There are several files included in the AutoOculusTouch binary release:
- auto_oculus_touch.dll (A library that wraps around the Oculus SDK.
- vJoyInterface.dll (Interface to the vJoy drivers)
- auto_oculus_touch.ahk (An AutoHotKey script that defines various Oculus related functions. This is needed by the other scripts)
- oculus_remote_mouse.ahk (Lets you use the remote as a mouse. Up/Down/Left/Right move. The centre button is left mouse. The back button is right mouse)
- oculus_remote_spotify.ahk (Send media keys with the remote. Up is previous track, Down is next track, centre button is play/pause. Not just for spotify, works with any media key compatible program)
- oculus_touch_mouse.ahk (Move the mouse with the right touch controller. Index trigger is left mouse. A is right mouse. Thumbstick is mouse move. Press B to reset yaw centre point to your current heading)
- oculus_touch_air_mouse.ahk (Move the mouse using pitch and yaw, like an LG TV remote, when you are holding the right hand trigger. Index trigger is left mouse.
- oculus_touch_test.ahk (Display a GUI of all touch values)
- oculus_touch_vjoy.ahk (Turn the Touch controllers into a virtual gamepad for DirectInput games)
You should keep these files together. The auto_oculus_touch.dll should be in the same location as any scripts you want to run.
Running
To start AutoOculusTouch, double click on one of the scripts (not auto_oculus_touch.ahk, it doesn't do anything on it's own). A green icon with a white H should appear in your system tray. AutoOculusTouch is now running.
Customising
The provided scripts has some example behaviour already defined. You can change any of this, or make your own.
AutoOculusTouch can give you:
- index and hand triggers of a Touch, as floats from 0.0 to 1.0.
- thumbstick axes as floats from -1.0 to 1.0.
- all Touch, Remote and XBox buttons (except the Oculus Home button and remote volume buttons).
- all Touch capacitive sensors.
- all Touch capacitive gestures (index pointing and thumbs up for either hand).
- Pitch, Roll and Yaw of both touch controllers and headset in degrees.
- Position of both touch controllers and headset in metres.
- Set continuous or limited time vibration effects of different frequencies and amplitudes on either touch controller.
Vibration UseVibration has 3 properties: frequency, amplitude and oneshot.
Frequency: 1==320Hz, 2==160Hz, 3==106.7Hz, 4=80Hz (this is the frequency of vibration)
Amplitude: 0-255 (0 stops vibration, 1-255 are the strength)
Orientation UseYaw: clockwise is positive
Pitch: aiming up is positive
Roll: tilting clockwise is positive
Yaw works a little different to the other two angles. Pitch and roll have definite zero angles that make sense (holding the controller level). But yaw is based on where the controller is aiming when powered on.
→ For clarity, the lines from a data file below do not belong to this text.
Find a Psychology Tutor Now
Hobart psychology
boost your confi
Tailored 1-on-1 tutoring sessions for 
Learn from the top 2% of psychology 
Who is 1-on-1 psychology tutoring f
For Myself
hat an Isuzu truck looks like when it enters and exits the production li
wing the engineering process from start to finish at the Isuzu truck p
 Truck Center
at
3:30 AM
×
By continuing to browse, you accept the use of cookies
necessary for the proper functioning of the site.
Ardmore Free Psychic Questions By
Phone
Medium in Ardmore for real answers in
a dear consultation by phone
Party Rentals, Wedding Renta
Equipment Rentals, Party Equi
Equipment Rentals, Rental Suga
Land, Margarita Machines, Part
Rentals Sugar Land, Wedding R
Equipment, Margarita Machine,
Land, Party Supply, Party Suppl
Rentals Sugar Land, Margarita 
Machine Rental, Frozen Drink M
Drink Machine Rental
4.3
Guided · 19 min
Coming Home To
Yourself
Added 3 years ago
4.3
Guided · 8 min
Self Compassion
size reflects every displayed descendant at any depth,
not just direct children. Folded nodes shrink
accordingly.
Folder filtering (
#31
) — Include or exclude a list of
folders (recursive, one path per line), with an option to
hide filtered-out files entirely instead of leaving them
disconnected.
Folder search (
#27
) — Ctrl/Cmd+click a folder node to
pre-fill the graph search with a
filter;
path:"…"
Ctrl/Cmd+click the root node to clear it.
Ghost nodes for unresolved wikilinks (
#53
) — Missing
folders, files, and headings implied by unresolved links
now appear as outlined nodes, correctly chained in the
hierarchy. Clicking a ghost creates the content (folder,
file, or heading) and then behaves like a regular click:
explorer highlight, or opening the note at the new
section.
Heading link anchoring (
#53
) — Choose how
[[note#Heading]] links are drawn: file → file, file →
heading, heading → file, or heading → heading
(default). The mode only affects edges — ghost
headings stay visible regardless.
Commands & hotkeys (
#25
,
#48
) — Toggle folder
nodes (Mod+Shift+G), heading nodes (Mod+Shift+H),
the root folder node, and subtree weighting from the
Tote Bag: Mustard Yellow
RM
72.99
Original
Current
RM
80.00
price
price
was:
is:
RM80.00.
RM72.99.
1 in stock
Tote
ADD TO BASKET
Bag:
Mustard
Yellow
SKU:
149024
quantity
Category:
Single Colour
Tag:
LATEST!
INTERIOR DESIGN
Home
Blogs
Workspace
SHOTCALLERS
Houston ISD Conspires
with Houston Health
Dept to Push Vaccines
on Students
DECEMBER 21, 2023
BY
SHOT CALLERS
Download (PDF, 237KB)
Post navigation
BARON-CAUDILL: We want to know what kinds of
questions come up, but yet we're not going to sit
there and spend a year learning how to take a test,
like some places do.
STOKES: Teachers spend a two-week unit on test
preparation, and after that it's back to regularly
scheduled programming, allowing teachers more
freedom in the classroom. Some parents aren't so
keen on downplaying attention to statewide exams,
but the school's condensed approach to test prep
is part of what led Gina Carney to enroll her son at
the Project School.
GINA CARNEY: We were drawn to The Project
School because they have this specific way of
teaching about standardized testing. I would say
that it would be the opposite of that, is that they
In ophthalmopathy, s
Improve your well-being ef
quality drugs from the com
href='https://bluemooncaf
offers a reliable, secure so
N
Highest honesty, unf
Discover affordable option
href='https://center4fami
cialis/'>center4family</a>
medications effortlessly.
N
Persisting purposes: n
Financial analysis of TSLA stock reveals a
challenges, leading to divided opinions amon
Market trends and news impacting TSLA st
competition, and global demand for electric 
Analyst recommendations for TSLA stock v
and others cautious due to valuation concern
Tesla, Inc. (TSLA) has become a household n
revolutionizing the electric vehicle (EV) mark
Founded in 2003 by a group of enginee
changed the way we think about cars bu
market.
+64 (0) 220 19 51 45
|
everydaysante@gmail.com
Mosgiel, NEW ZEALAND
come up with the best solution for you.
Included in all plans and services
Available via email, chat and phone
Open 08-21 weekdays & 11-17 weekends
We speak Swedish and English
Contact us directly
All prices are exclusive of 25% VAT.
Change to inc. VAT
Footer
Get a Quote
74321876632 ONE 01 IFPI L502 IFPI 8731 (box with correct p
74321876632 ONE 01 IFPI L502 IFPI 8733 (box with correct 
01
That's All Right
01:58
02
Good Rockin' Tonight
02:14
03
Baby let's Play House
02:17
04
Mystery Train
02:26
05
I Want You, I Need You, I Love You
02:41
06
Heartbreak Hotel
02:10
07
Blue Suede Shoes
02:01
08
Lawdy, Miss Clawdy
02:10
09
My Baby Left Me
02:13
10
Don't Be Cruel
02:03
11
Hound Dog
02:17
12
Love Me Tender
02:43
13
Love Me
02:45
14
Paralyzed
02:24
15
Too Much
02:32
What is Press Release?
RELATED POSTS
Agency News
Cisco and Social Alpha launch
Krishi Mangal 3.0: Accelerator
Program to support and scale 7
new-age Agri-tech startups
To fix this, you can call ResetFacing(controllerNumber) to record the current direction as a Yaw of 0 degrees.
Each controller may have a different Yaw origin.
vJoy SupportNormally AutoHotKey can only generate keyboard and mouse events.
vJoy is a driver that emulates one or more virtual joysticks with configurable features. AutoOculusTouch can now send analog axis and digital button values to vJoy. This lets you use Touch (or the remote) as a gamepad in games that support DirectInput.
Note: while most of the controls match an XBox controller, it technically isn't one. Any game that uses XInput directly can't see vJoy. Only DirectInput games will work here.
To use vJoy support, you need to install the vJoy drivers. You can download them from here:
http://vjoystick.sourceforge.net/site/index.php/download-a-installIf you don't want vJoy support, you don't need to install the drivers, this is an optional feature, AutoOculusTouch works like v0.1.4 without it.
Important Notes
(v0.1.2 and below)Due to the way the Oculus SDK works, running AutoOculusTouch will make Oculus Home or Dash think that a VR application is running that isn't rendering. The original intent was for AutoOculusTouch to run when no headset is being worn, such as using the Oculus Remote for controlling a PC for media playback, so this didn't matter. Running both AutoOculusTouch and another VR application at the same time probably shouldn't work, but it currently seems to.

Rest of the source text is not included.